Where things will get really interesting is when the “alignment” folks recognize their RLHF lobotomy layer can respond to questions with questions in the manner of a Socratic dialogue. The PLATO Corrections Project drill-and-practice computer based education lessons I worked on used every interaction with the student to better-assess the student’s mastery level. It then selected the optimal next stimulus-response challenge. That’s the strength of the Socratic method: Every interaction both educates and places the student in a kind of 20-questions optimization of the interaction, rather than lecturing the hapless student.

This is one of the big missed opportunities of the Internet of course by thinking that the way you amplify education is by broadcasting MIT lectures on youtube, rather than personalizing highly optimized interactions.

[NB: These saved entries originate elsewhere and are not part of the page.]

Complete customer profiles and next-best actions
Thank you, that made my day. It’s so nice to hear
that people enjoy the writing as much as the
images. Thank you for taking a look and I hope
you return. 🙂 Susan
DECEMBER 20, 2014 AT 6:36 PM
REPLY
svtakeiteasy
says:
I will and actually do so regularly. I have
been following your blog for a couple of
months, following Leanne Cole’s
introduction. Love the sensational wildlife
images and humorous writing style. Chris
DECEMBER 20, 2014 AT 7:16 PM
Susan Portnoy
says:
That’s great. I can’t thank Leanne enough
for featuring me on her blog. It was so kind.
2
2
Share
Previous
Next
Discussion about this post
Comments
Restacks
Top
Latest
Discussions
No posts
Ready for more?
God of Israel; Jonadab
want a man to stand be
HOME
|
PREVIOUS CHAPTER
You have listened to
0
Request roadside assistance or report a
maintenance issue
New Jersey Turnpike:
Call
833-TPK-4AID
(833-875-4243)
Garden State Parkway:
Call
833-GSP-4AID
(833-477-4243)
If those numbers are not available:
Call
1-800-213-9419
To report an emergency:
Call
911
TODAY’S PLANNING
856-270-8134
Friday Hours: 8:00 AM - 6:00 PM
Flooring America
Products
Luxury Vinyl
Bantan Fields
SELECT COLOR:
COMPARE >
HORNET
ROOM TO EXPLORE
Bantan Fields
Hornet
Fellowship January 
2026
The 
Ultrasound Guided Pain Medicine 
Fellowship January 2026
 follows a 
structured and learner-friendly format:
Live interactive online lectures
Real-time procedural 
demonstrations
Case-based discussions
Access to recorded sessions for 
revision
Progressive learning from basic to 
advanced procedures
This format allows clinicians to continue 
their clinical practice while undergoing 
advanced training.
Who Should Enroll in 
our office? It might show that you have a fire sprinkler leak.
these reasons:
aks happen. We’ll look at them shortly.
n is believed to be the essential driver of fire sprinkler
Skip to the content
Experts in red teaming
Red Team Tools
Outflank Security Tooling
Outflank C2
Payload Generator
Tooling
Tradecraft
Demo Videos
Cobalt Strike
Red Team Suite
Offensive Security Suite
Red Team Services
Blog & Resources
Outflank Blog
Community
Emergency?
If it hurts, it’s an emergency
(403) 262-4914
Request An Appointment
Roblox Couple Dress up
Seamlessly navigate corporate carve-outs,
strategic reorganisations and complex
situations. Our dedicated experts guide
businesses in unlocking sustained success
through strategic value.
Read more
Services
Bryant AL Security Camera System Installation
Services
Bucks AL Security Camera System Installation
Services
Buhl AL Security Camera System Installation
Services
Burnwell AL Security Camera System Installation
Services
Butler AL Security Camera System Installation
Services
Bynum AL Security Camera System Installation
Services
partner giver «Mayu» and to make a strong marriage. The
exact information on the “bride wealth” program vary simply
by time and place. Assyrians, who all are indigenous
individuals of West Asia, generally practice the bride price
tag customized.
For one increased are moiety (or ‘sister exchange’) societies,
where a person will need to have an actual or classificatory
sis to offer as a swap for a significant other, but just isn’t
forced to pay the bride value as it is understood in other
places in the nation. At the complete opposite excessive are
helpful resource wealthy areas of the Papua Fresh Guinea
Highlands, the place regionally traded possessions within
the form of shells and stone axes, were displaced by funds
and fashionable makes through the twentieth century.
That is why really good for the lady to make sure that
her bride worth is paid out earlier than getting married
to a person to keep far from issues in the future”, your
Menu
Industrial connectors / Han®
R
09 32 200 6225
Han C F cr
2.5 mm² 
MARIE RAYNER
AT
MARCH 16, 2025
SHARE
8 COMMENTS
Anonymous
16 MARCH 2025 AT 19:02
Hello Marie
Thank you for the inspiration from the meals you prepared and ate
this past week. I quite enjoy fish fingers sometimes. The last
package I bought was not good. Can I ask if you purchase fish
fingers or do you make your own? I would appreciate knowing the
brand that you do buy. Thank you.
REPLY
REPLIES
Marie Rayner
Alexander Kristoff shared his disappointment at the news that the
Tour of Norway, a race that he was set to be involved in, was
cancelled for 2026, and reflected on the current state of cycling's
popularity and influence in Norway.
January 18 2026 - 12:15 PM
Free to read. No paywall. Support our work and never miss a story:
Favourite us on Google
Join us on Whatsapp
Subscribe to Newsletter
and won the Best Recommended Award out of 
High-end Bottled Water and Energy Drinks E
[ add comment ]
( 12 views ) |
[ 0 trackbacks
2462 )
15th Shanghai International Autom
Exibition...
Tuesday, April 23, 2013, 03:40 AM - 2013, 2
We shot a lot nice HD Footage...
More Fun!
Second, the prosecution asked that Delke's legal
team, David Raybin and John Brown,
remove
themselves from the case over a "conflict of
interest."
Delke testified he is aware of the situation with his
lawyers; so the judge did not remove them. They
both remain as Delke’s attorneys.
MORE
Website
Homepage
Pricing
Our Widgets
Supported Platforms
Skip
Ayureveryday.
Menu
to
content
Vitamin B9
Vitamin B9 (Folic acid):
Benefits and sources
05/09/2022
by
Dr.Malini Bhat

It’s really sad they have to exclude me from contributing because of their need to distance themselves from my pariah status. But such is the price civilization pays for permitting centralization of its positive network externalities leading, proximately, to capture by highly evolved parasites and ultimately, to its collapse because the parasites have to exclude contributions from folks perceptive enough to see things they can’t – such as the fact that they are parasites.

Gavin · 6 June 2024 21:52

It takes 10 (that is, TEN) human beings to write this? How do 10 (TEN!) human beings write anything?

The interesting test would be to study the mechanisms by which those 10 (TEN!!!) people wrote that piece. Did one write it and bully the rest into adding their names? Did two write separate pieces and then the other 8 demanded their names be added to the combination as authors to gussy up their resumes? Did the ten (TEN!!!) break down into three competing groups, each with its own version, until they realized the grant money was running out and they needed to compromise on something to be published if they wanted a grant extension?

Find out how the human beings approached the task of jointly writing an article. Then get half a dozen Large Language Models … and let’s see how those models approach the task of writing something cooperatively. If the computer programs can’t manage that task, then we would have to conclude that any apparent approach in the LLM to Theory-of Mind is purely coincidental.

jabowery · 6 June 2024 22:37

That’s a very good and increasingly relevant question as more and more we witness bureaucratic “science” devolves into safety-in-numbers ass-covering reflected in the question “Who could have foreseen?” blared to “reach” high heaven while silencing with “no freedom of reach” those who might say, with their impotent “freedom of speech”:

“But I did.”

Along these lines I recently proposed a metric for what might be considered reasonable numbers of authors in response to an attempt to compare a paper on AI “safety” with the Higgs boson paper.

https://agi.topicbox.com/groups/agi/T6896582277d8fe06-M4f34fb9b6536e002c7c19de1/tracking-down-the-culprits-responsible-for-conflating-is-with-ought-in-llm-terminology

jabowery · 7 June 2024 01:53

Just for fun, I decided to try writing a little Python program that used the GPT4 API and Tree of Thoughts to simulate a Socratic dialogue with me. However, OpenAI refused to permit me to up my API account balance with them. Researching this led me to discover that they’ve disabled prepaid cards for their API – although they do still permit prepaid cards to pay for normal user interface.

This reminds me of the days I was nearly “debanked” due to being blacklisted from my profession combined with my wife failing to qualify for any support despite her decline into Huntington’s disease. Over the years, I just kind of got used to being among those not able to get any kind of credit (financial or otherwise), so I never bothered applying for a “real” credit card.

This is rather strange behavior by OpenAI since there are now a large number of people who have been complaining about this for some time – with no resolution.